§ THE TASK: Report every line of the records that includes the word "direção".

§ SOURCE RECORDS:

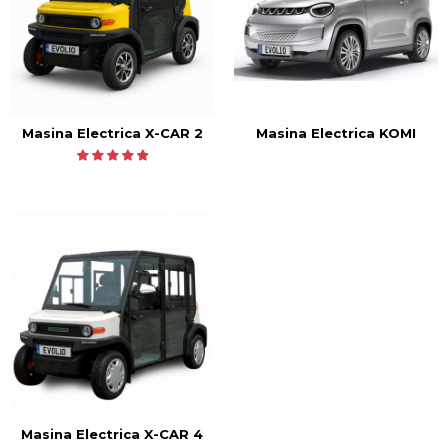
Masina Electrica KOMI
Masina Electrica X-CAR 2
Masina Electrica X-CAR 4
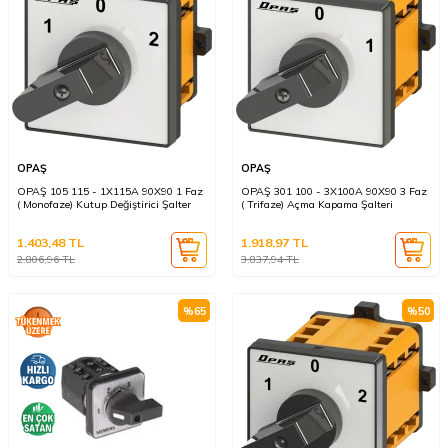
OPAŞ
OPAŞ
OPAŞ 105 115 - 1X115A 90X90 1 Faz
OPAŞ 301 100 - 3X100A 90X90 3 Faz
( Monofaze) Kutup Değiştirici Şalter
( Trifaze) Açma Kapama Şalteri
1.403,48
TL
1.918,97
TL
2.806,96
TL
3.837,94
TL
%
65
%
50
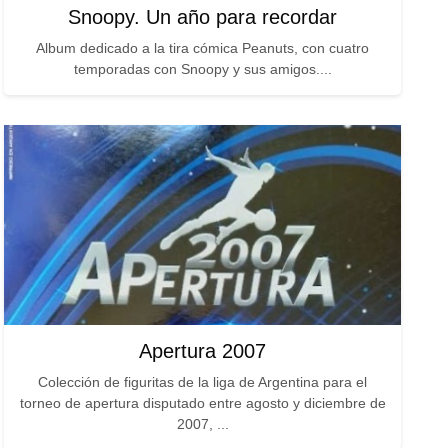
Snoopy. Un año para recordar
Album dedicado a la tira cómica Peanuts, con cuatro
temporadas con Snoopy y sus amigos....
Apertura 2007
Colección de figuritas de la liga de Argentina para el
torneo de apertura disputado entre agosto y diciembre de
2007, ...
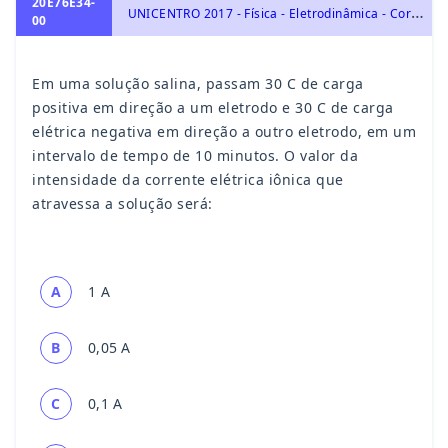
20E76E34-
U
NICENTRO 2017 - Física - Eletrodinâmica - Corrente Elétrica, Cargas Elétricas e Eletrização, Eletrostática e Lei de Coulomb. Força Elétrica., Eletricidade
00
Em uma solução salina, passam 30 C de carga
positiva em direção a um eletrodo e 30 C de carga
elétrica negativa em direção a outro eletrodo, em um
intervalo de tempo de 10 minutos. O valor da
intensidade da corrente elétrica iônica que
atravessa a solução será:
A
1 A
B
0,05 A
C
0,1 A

§ RESPONSE BOX:
positiva em direção a um eletrodo e 30 C de carga
elétrica negativa em direção a outro eletrodo, em um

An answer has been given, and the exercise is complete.